Collected data:
+===+

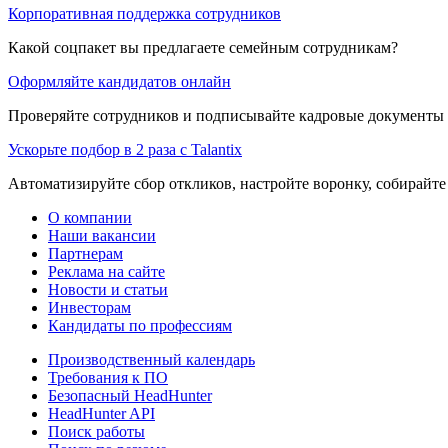
Корпоративная поддержка сотрудников
Какой соцпакет вы предлагаете семейным сотрудникам?
Оформляйте кандидатов онлайн
Проверяйте сотрудников и подписывайте кадровые документы 
Ускорьте подбор в 2 раза с Talantix
Автоматизируйте сбор откликов, настройте воронку, собирайте
О компании
Наши вакансии
Партнерам
Реклама на сайте
Новости и статьи
Инвесторам
Кандидаты по профессиям
Производственный календарь
Требования к ПО
Безопасный HeadHunter
HeadHunter API
Поиск работы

+===+

What to produce:
What I need is every record written out exactly, minus the pictures.

Your response:
Корпоративная поддержка сотрудников
Какой соцпакет вы предлагаете семейным сотрудникам?
Оформляйте кандидатов онлайн
Проверяйте сотрудников и подписывайте кадровые документы 
Ускорьте подбор в 2 раза с Talantix
Автоматизируйте сбор откликов, настройте воронку, собирайте
О компании
Наши вакансии
Партнерам
Реклама на сайте
Новости и статьи
Инвесторам
Кандидаты по профессиям
Производственный календарь
Требования к ПО
Безопасный HeadHunter
HeadHunter API
Поиск работы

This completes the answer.